A more efficient use of Select
If the likely bound of the problem is easily stored in memory it is practical to generate a Range
, which is fast, and then Select
from that. Since the Range
will be unpacked by Select
you must consider the unpacked size. For example:
ByteCount @ Developer`FromPackedArray @ Range@1*^7
240 000 032
This is a reasonable starting size in many cases.
Finding five values take a quarter of a second:
Select[Range@1*^7, PrimeQ[#^6 + 1091] &, 5] // Length // Timing
{0.249, 5}
Fining all values with a seed <= 10^7:
Select[Range@1*^7, PrimeQ[#^6 + 1091] &] // Length // Timing
{19.797, 3338}
You can see that this scales pretty well, without excessive overhead in the case that values are found quickly, yet for your search 3338 results can be found before the limit is reached.
(The seeds found with this method need to be converted to primes with #^6 + 1091 &
.)
A method for larger problems
If this will not work, either because you have no idea what the likely upper bound is, or it is too high to hold a Range
in memory, then it will be most efficient to operate in blocks, due to Mathematica's vector optimizations.
First, there is a more efficient way to build the list of candidates:
Range[100]^6 + 1091
This takes full advantage of the vectorized operations available.
Pick a large enough block size that the average element processing time is relatively low, but not so large as to process more elements than are likely needed. I will pick a block size of 100,000 and I will try to find 5,000 solutions:
block = 100000;
result = {};
find = 5000;
hits = 0;
Do[
If[hits >= find, Return["Done!"]];
Select[(n block + Range[block])^6 + 1091, PrimeQ] //
(result = {result, #}; hits += Length@#) &,
{n, 0, 1*^9}
] ~Monitor~ n
The results are stored in a linked list rather than using Sow
. This has the advantage of letting you open a sub-session and examine the results up to that point. For example, in a separate cell enter:
Flatten @ result // Short
And use F7 to show the results, then resume calculation.
The Monitor
lets you see how many blocks have been processed.
Timings
I made the claim that these methods are efficient. Let me give some comparative timings to support my position. WReach's lazy lists code which Rojo used in his answer is a wonderful approach. It is not however, as written, fast. My methods are by comparison clunky but they are also more practical.
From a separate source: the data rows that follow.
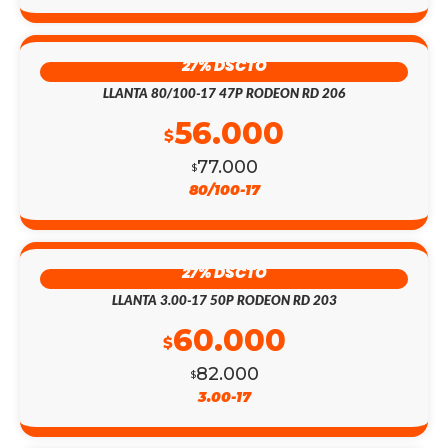
27% DSCTO
LLANTA 80/100-17 47P RODEON RD 206
56.000
$
77.000
$
80/100-17
27% DSCTO
LLANTA 3.00-17 50P RODEON RD 203
60.000
$
82.000
$
3.00-17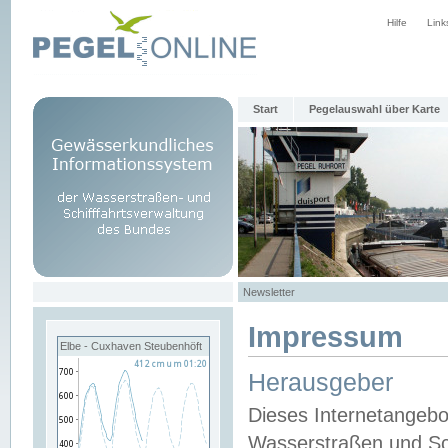
Hilfe
Link
Start
Pegelauswahl über Karte
Newsletter
Impressum
Elbe - Cuxhaven Steubenhöft
Herausgeber
Dieses Internetangebo
Wasserstraßen und Sch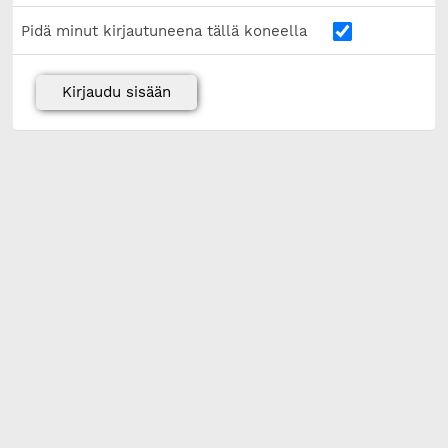
Pidä minut kirjautuneena tällä koneella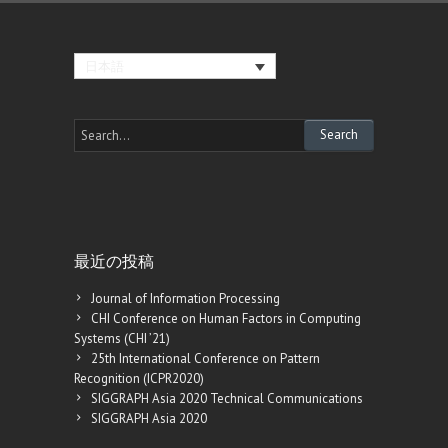
日本語
最近の投稿
Journal of Information Processing
CHI Conference on Human Factors in Computing
Systems (CHI ’21)
25th International Conference on Pattern
Recognition (ICPR2020)
SIGGRAPH Asia 2020 Technical Communications
SIGGRAPH Asia 2020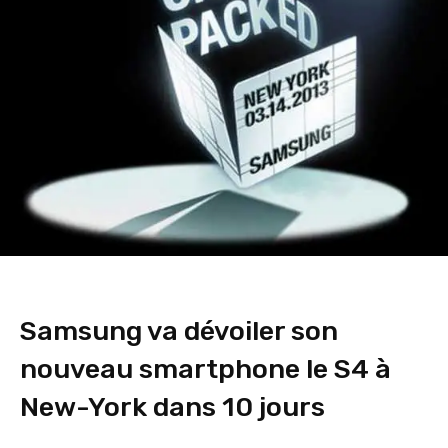
Samsung va dévoiler son
nouveau smartphone le S4 à
New-York dans 10 jours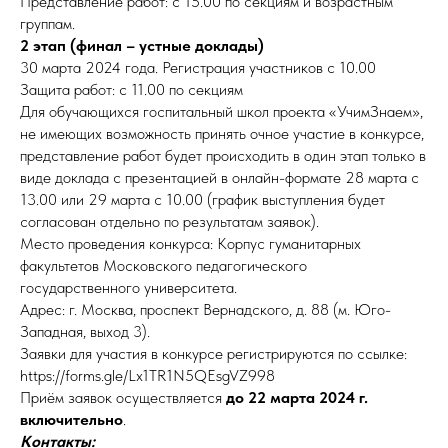
Представление работ: с 15.00 по секциям и возрастным
группам.
2 этап (финал – устные доклады)
30 марта 2024 года. Регистрация участников с 10.00
Защита работ: с 11.00 по секциям
Для обучающихся госпитальный школ проекта «УчимЗнаем»,
не имеющих возможность принять очное участие в конкурсе,
представление работ будет происходить в один этап только в
виде доклада с презентацией в онлайн-формате 28 марта с
13.00 или 29 марта с 10.00 (график выступления будет
согласован отдельно по результатам заявок).
Место проведения конкурса: Корпус гуманитарных
факультетов Московского педагогического
государственного университета.
Адрес: г. Москва, проспект Вернадского, д. 88 (м. Юго-
Западная, выход 3).
Заявки для участия в конкурсе регистрируются по ссылке:
https://forms.gle/Lx1TR1N5QEsgVZ998
Приём заявок осуществляется
до 22 марта 2024 г.
включительно
.
Контакты: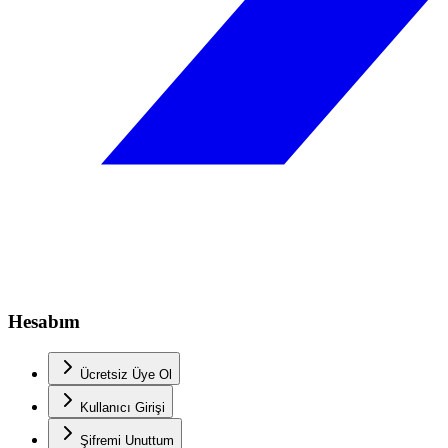
Hesabım
Ücretsiz Üye Ol
Kullanıcı Girişi
Şifremi Unuttum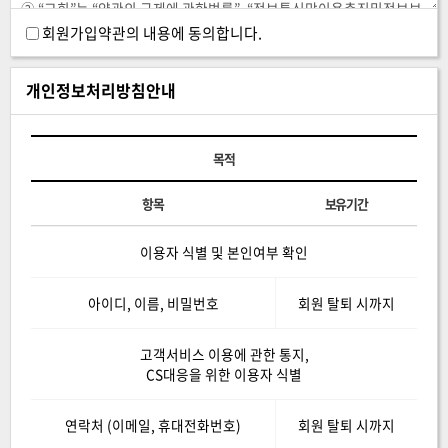
회원가입약관의 내용에 동의합니다.
개인정보처리방침안내
목적
항목
보유기간
이용자 식별 및 본인여부 확인
아이디, 이름, 비밀번호
회원 탈퇴 시까지
고객서비스 이용에 관한 통지,
CS대응을 위한 이용자 식별
연락처 (이메일, 휴대전화번호)
회원 탈퇴 시까지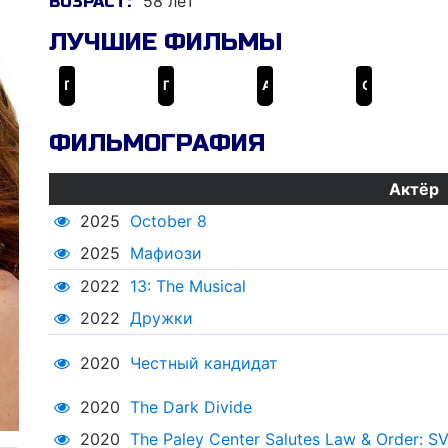
58 лет
ВОЗРАСТ:
ЛУЧШИЕ ФИЛЬМЫ
Поиск
Гарфилд
А вот и Полли
Сезон охоты
ФИЛЬМОГРАФИЯ
Актёр
2025
October 8
2025
Мафиози
2022
13: The Musical
2022
Дружки
2020
Честный кандидат
2020
The Dark Divide
2020
The Paley Center Salutes Law & Order: S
I will use a variation of Timo's timeAvg
function:
SetAttributes[timeAvg, HoldFirst]
timeAvg[func_] := Do[If[# > 0.3, Return[#/5^i]] & @@ Timing@Do[func, {5^i}], {i, 0, 15}]
Compared to my first method:
Table[
{n,
Select[Range@1*^7, PrimeQ[#^6 + 1091] &, n] // timeAvg,
sIntegers[] ~sMap~ (#^6 + 1091 &) ~sFilter~ PrimeQ ~sTake~ n // sList // timeAvg
},
{n, {5, 15, 50, 150, 500}}
] // TableForm[#, TableHeadings -> {None, {"n", "Select", "Lazy"}}] &
My Select
method shows the overhead of generating and unpacking the Range
but it soon catches up and exceeds the lazy lists method in performance. Remember also the human overhead of writing this if it is not going to be used many times. The Select
method is very simple and direct.
Now, for my second method there is a tuning parameter: the block size. It could be argued that changing this parameter mid-test is not fair play so I will use a fixed block size of 1000.
finder[find_, block_: 1000] := Module[{result = {}, hits = 0},
Do[
If[hits >= find, Return[Flatten@result ~Take~ find]];
Select[(n block + Range[block])^6 + 1091, PrimeQ] //
(result = {result, #}; hits += Length@#) &,
{n, 0, 1*^9}
]
]
Table[
{n,
finder[n] // timeAvg,
sIntegers[] ~sMap~ (#^6 + 1091 &) ~sFilter~ PrimeQ ~sTake~ n // sList // timeAvg
},
{n, {5, 15, 50, 150, 500, 1500, 5000}}
] // TableForm[#, TableHeadings -> {None, {"n", "Finder", "Lazy"}}] &
Here the superiority of the block-based method is fully apparent.